Battery Life: A Surprising Relief Contrary to what you might expect, battery life is not a major concern. Qualcomm’s Snapdragon AR2 Gen 1 chipset is designed to be highly power-efficient, consuming just around 1 Watt or less. Unlike some competitors, Qualcomm doesn’t require bulky battery packs. The entire device is so energy-efficient that the battery can be as small as an arm of the glasses, easily swappable for continuous use.

The Waiting Game While Qualcomm believes that face-mounted wearables will eventually replace traditional computers and smartphones, they acknowledge that this transition won’t happen overnight. Distributed computing may become the norm, with devices like smartphones, watches, and glasses working in harmony to deliver seamless experiences. The road to this future is a journey that will require time and innovation.

Conclusion In conclusion, Qualcomm’s Snapdragon AR2 Gen 1 chipset is a promising step toward the future of smart glasses. With a focus on mixed reality and a commitment to solving the challenges that lie ahead, Qualcomm is at the forefront of the race to perfect face-mounted wearables. The possibilities are endless, and while it may take some time, the vision of glasses replacing our traditional devices is becoming clearer with each technological leap.


1. What is Qualcomm’s Snapdragon AR2 Gen 1 chipset?

  • The Snapdragon AR2 Gen 1 is Qualcomm’s innovative chipset designed for augmented reality (AR) and virtual reality (VR) experiences in smart glasses. It represents a significant step toward a future where glasses could replace traditional devices.

2. What are the two categories of face-mounted wearables envisioned by Qualcomm?

  • Qualcomm envisions powerful computing tools, like the Apple Vision Pro headset, and smaller, everyday glasses. The former offers immersive experiences, while the latter provides a 100-degree field of view and seamless interaction with the environment.

3. What are the main challenges in perfecting smart glasses?

  • The primary challenges include improving display technology, addressing connectivity and processing power, and developing content for mixed reality experiences.

4. How does Qualcomm plan to address the battery life issue for smart glasses?
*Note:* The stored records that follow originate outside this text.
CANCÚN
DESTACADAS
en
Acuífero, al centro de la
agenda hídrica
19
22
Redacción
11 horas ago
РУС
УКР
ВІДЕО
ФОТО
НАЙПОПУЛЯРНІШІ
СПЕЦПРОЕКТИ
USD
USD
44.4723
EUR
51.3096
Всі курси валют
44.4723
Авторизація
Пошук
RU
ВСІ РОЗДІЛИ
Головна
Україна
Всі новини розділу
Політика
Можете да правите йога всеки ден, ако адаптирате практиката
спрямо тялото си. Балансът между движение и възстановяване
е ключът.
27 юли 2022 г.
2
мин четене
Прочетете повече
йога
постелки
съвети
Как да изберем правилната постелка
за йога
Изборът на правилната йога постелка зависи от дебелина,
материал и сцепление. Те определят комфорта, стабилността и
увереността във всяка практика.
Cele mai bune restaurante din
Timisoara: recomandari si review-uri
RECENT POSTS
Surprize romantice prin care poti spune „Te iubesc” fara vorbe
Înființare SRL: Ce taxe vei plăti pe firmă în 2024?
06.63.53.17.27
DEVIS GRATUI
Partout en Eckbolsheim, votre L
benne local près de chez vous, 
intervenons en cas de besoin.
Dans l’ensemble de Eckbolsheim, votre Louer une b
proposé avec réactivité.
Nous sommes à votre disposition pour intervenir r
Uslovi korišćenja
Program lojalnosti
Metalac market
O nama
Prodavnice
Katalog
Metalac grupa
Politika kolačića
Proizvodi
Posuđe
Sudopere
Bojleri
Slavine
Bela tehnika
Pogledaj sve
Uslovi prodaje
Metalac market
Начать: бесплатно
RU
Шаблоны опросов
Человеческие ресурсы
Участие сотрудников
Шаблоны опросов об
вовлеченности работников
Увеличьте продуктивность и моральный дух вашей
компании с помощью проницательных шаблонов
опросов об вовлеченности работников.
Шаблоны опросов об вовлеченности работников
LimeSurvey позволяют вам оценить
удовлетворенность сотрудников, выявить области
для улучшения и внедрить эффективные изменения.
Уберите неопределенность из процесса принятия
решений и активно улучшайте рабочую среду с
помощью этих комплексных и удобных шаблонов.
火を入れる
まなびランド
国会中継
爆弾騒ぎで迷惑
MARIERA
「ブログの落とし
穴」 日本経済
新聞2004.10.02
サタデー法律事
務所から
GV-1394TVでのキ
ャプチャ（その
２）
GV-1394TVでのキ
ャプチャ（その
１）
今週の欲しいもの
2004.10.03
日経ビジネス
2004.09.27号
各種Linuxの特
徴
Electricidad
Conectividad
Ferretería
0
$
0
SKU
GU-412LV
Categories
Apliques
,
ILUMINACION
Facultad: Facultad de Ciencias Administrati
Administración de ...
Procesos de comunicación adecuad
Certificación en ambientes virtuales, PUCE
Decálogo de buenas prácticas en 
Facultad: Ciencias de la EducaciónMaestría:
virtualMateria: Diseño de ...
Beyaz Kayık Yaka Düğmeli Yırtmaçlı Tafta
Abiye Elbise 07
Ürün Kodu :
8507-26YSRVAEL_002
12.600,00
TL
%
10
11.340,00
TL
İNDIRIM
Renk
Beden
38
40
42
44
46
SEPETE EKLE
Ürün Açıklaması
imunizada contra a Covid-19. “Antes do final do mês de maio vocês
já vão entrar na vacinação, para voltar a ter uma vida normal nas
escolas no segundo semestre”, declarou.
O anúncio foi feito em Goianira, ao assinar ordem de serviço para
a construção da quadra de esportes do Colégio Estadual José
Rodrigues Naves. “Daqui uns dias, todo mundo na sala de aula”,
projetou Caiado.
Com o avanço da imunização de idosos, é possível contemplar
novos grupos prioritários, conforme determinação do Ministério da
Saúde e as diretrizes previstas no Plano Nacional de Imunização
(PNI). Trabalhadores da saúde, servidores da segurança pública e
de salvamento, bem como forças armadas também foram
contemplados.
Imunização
  • Qualcomm’s Snapdragon AR2 Gen 1 chipset is designed to be highly power-efficient, consuming only around 1 Watt of power. This efficiency allows for small, swappable batteries, eliminating the need for bulky battery packs.

5. When can we expect face-mounted wearables to replace traditional computers and smartphones?

  • While Qualcomm believes in the potential of this transition, it’s expected to be a gradual process. Distributed computing and innovative solutions will likely play a role in this transformation, but it will take time to fully realize the vision.